Да, вопрос о границах императорской власти в Церкви не был поставлен в церковном сознании. Церковь с надеждой и верой приняла объятья Христианской Империи и, как говорил А. В. Карташов, ее тонкому организму приходилось «похрустывать» в этих объятиях. Мечта о священном Царстве на долгие века стала мечтой и Церкви. Величие же этого замысла неизменно заслоняло в христианском сознании его опасности, ограниченность, двусмысленность. Но это был не страх, не угодничество, а вера в космическое призвание Церкви, желание царство мира действительно отдать Христу. И поэтому последней своей правды, той, ради которой-то и «принимала» она союз с Империей — Церковь не предала и не уступила ни разу…

6

Мечта Юстиниана, хотя и осуществленная на короткий срок, все-таки была мечтой. Усилие оказалось непомерным и почти сразу после смерти Юстиниана начинается распад его Империи. В 568 г. волна Ломбардского нашествия захлестывает Италию, усиляется давление Мавров в Африке, война не прекращается в Испании: византийские «островки» еще долго продержатся на Западе, но уже невозможно говорить о Западной Империи… Судьба же самой Византии в седьмом веке решается окончательно на Востоке. С 572 года возобновляется вечная война с Персией, от которой откупился было Юстиниан, чтобы развязать себе руки на Западе. К двадцатым годам персами завоеваны часть Малой Азии, Сирия, Палестина, Египет. В 619 году персидский флот появляется перед Константинополем, вражеская армия занимает Халкидон… С севера начинается нашествие славян, которое составит одну из главных военно-политических проблем Империи в следующие века. В 626 году, когда Ираклий, далеко от столицы, собирает силы, чтобы бороться с Персией, авары (в их империю входили славяне) окружают Константинополь и спасение от этой осады будет ощущаться византийцами, как чудо. Наконец, последний взлет: победоносная кампания Ираклия против персов (626—629), которая доводит византийскую армию до Ктезифона, освобождает весь восток. В 630 году Ираклий торжественно возвращает взятый персами Крест Христов в Иерусалим. Но это только передышка. В этом же самом году, в далекой и никому неинтересной доселе Аравии кучка фанатиков, объединенных вокруг Магомета завоевывает Мекку, объединяет вокруг новой религии единого Бога разделенные арабские племена и создает такой источник вдохновения, веры и религиозного динамизма, который на многие века станет главным и страшным соперником Христианства. Магомет умирает в 632 году, а через десять лет империя его последователей уже включает в себя Персию, Палестину, Сирию и Египет. Когда в 641 году умирает Ираклий, последний из больших императоров еще великой Империи, эта последняя уже окончательно потеряла весь Восток.
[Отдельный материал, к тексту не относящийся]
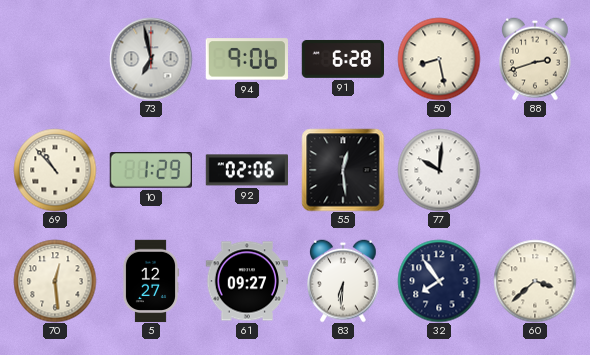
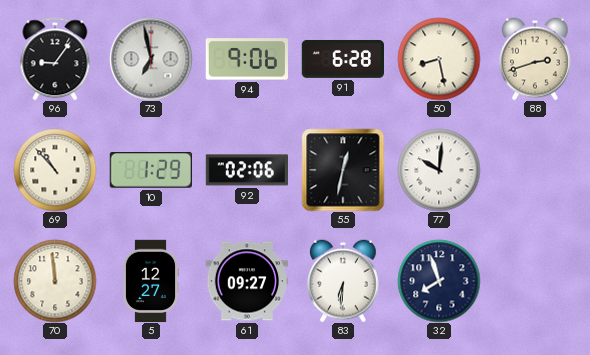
96: none -> 9:06
55: 12:29 -> 12:32
70: 12:29 -> 11:59
32: 7:54 -> 7:57
60: 3:38 -> none
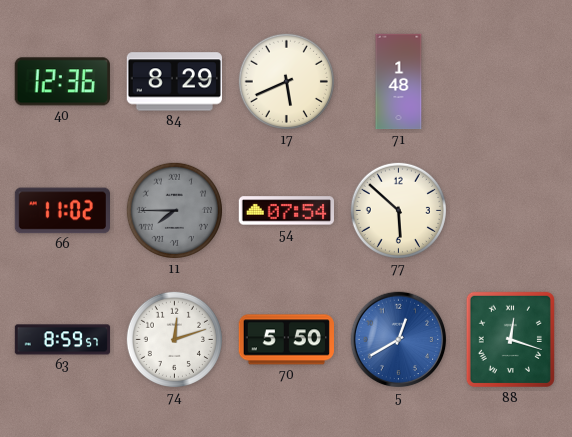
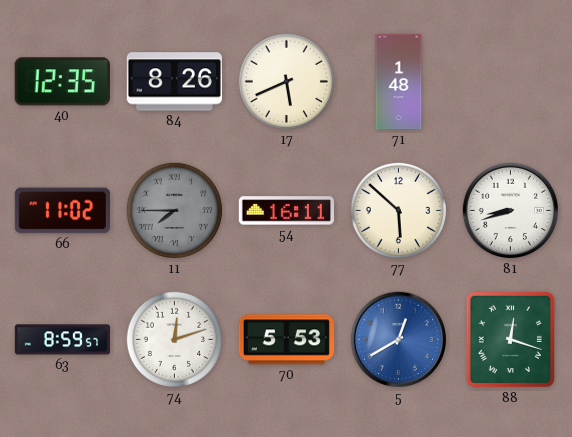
40: 12:36 -> 12:35
84: 8:29 -> 8:26
54: 07:54 -> 16:11
81: none -> 8:42
70: 5:50 -> 5:53
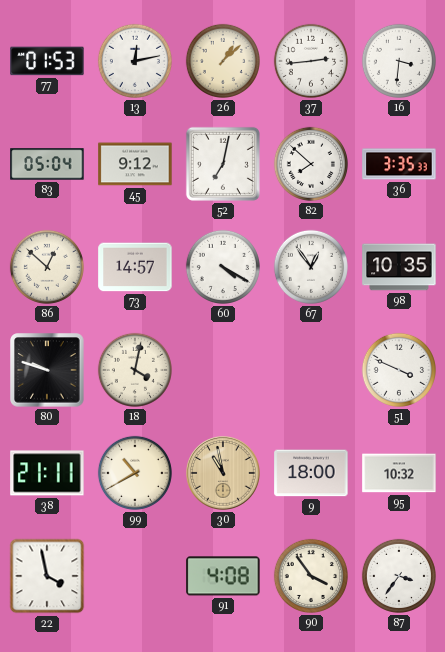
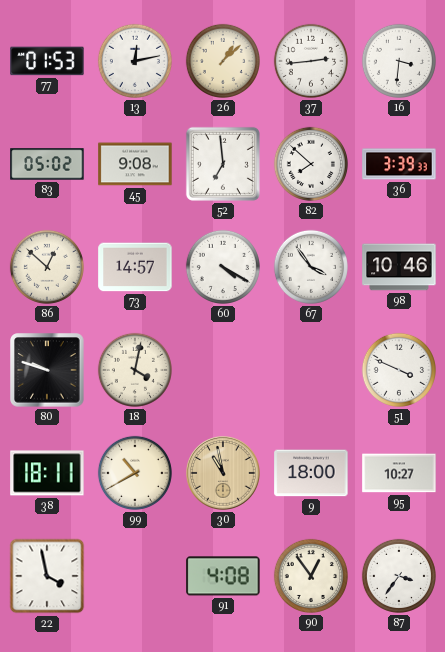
83: 05:04 -> 05:02
45: 9:12 -> 9:08
52: 7:02 -> 6:59
36: 3:35 -> 3:39
67: 12:54 -> 3:54
98: 10:35 -> 10:46
38: 21:11 -> 18:11
95: 10:32 -> 10:27
90: 3:54 -> 12:54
Появление Ислама и проводит ту черту, которая раннюю Византию, всё еще римскую, универсальную по замыслу и самосознанию, отделяет от поздней. Империя превращается в восточное государство с населением однородным — если не по крови, то по культурной традиции, живущее под непрекращающимся давлением чуждых ей миров. Как раз Ираклий начинает ту государственную реформу, которая завершится в восьмом веке и даст возможность Византии просуществовать еще восемь веков. Это — милитаризация государства, приспособление его к новому положению — «острова», окруженного со всех сторон врагами.